Central bank deal should remind eurozone leaders of looming disaster

Thursday, December 1, 2011
By Paul Martin

So much for moral hazard. Ben Bernanke, chairman of the US Federal Reserve, has decided he can’t wait any longer for dithering eurozone politicians to sort out their problems.

By Damian Reece
30 Nov 2011

The warning signs of an impending European banking collapse, which would have global implications, cannot be ignored any longer.

Eurozone money supply has been contracting recently in an eerie echo of the events contributing to the 1930s Depression. American money market funds, a crucial source of liquidity, have been fleeing back home and leaving European banks without access to dollars to refinance their liabilities. Investors have been getting so nervous of collapse that they have sent bond yields on short-dated German bonds negative, paying Berlin to hold their cash.

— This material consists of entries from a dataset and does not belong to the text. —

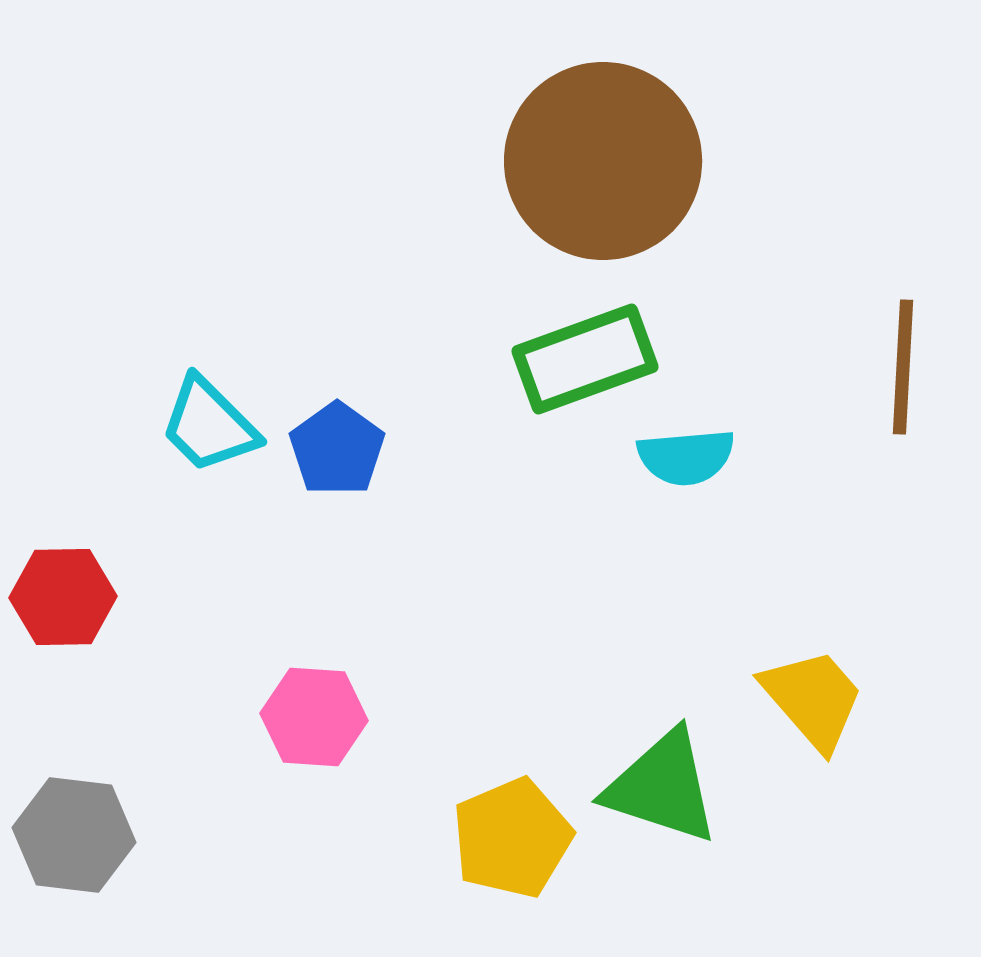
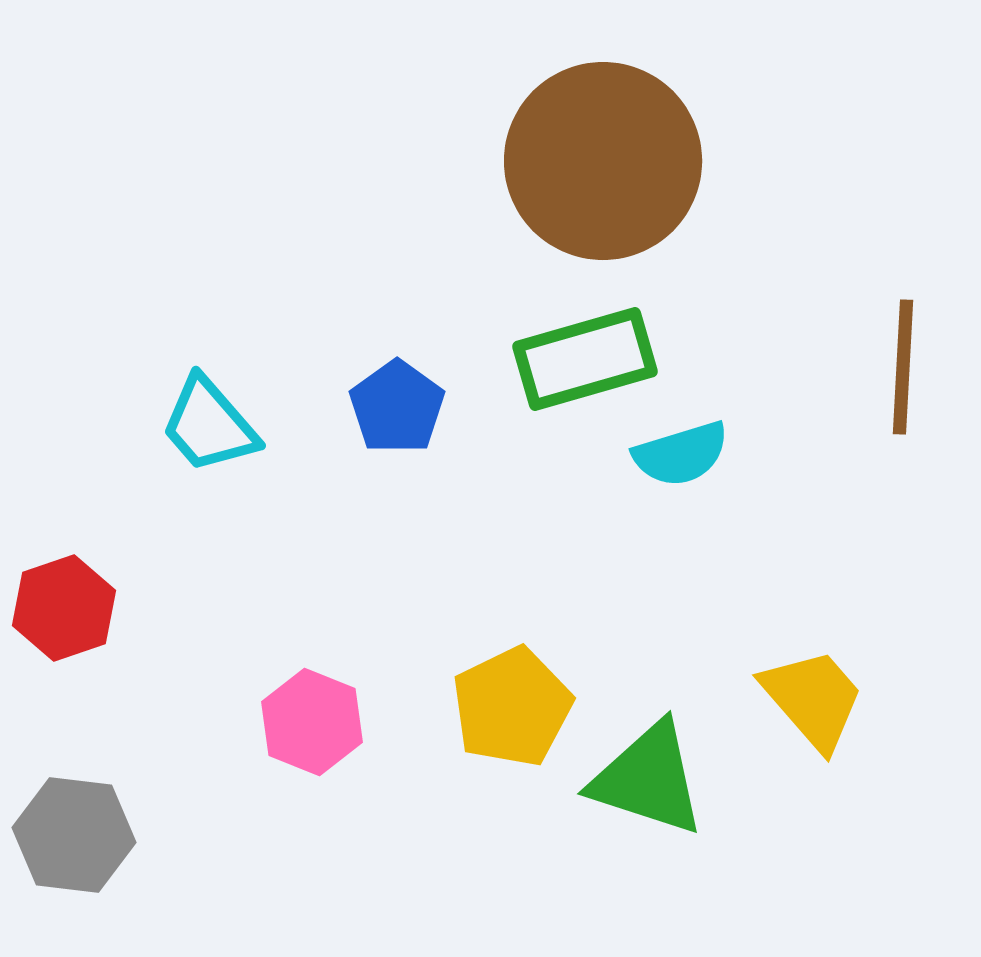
green rectangle: rotated 4 degrees clockwise
cyan trapezoid: rotated 4 degrees clockwise
blue pentagon: moved 60 px right, 42 px up
cyan semicircle: moved 5 px left, 3 px up; rotated 12 degrees counterclockwise
red hexagon: moved 1 px right, 11 px down; rotated 18 degrees counterclockwise
pink hexagon: moved 2 px left, 5 px down; rotated 18 degrees clockwise
green triangle: moved 14 px left, 8 px up
yellow pentagon: moved 131 px up; rotated 3 degrees counterclockwise
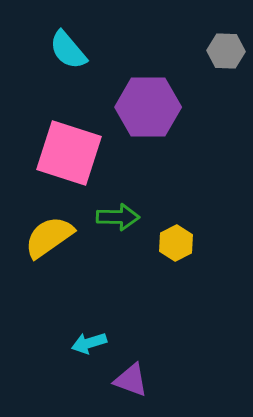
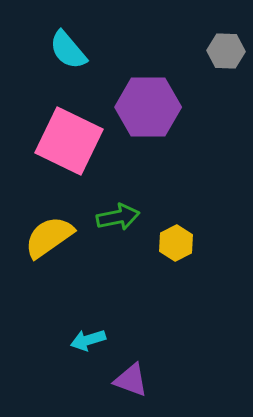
pink square: moved 12 px up; rotated 8 degrees clockwise
green arrow: rotated 12 degrees counterclockwise
cyan arrow: moved 1 px left, 3 px up
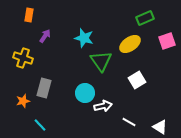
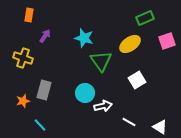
gray rectangle: moved 2 px down
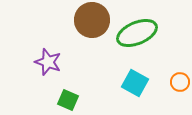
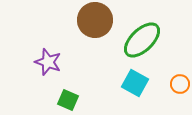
brown circle: moved 3 px right
green ellipse: moved 5 px right, 7 px down; rotated 21 degrees counterclockwise
orange circle: moved 2 px down
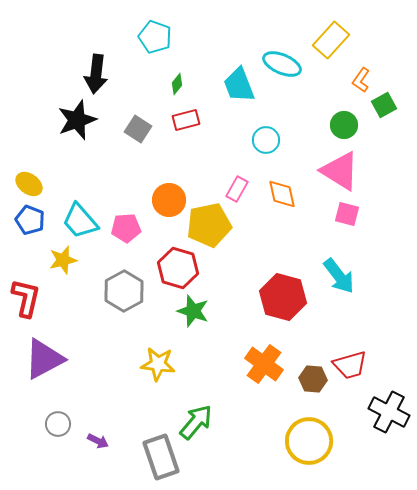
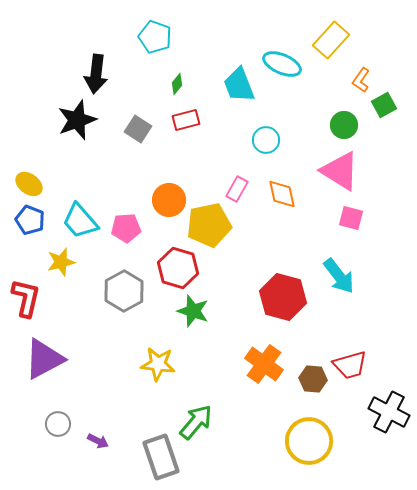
pink square at (347, 214): moved 4 px right, 4 px down
yellow star at (63, 260): moved 2 px left, 2 px down
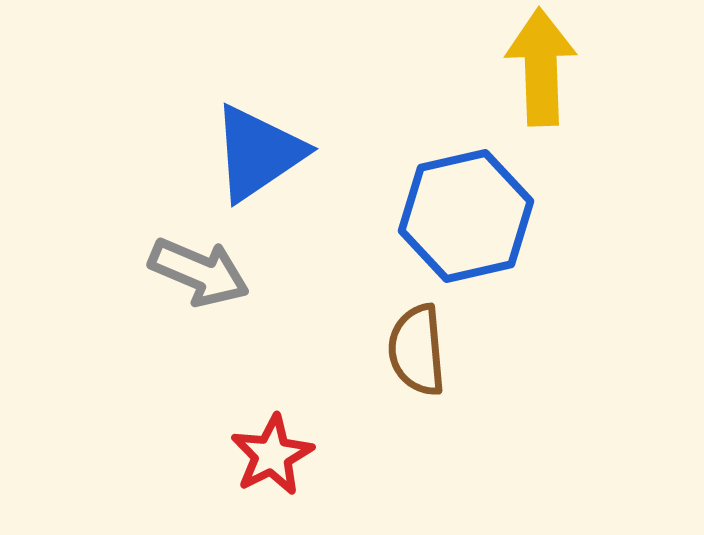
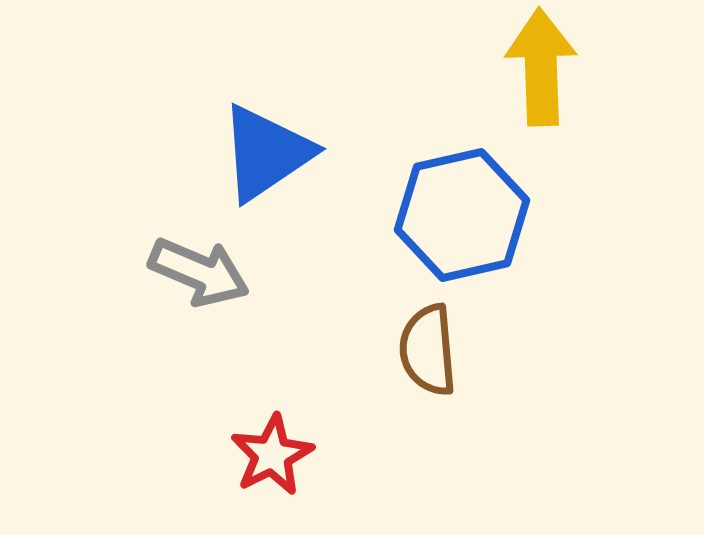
blue triangle: moved 8 px right
blue hexagon: moved 4 px left, 1 px up
brown semicircle: moved 11 px right
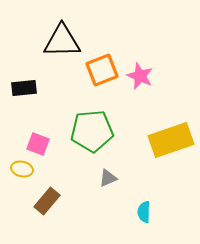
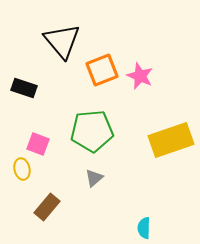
black triangle: rotated 51 degrees clockwise
black rectangle: rotated 25 degrees clockwise
yellow ellipse: rotated 65 degrees clockwise
gray triangle: moved 14 px left; rotated 18 degrees counterclockwise
brown rectangle: moved 6 px down
cyan semicircle: moved 16 px down
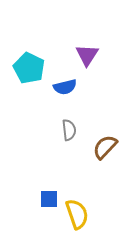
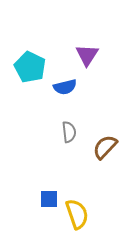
cyan pentagon: moved 1 px right, 1 px up
gray semicircle: moved 2 px down
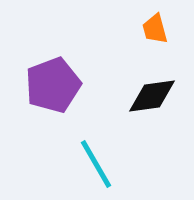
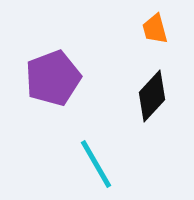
purple pentagon: moved 7 px up
black diamond: rotated 39 degrees counterclockwise
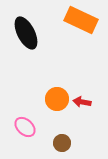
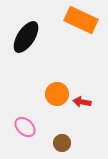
black ellipse: moved 4 px down; rotated 60 degrees clockwise
orange circle: moved 5 px up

Over the past week the central banks have been holding conference calls chaired by Sir Mervyn King, the Bank of England’s governor, to agree a plan to answer the increasingly loud distress calls of the European Central Bank.

The cheap dollar facility announced on Wednesday should allow European banks to refinance liabilities coming due and stop any falling over a la Northern Rock, but on a continental scale.
The coordinated action reveals the deep concern Bernanke, a keen scholar of the Great Depression, and his fellow central bankers have for the immediate future.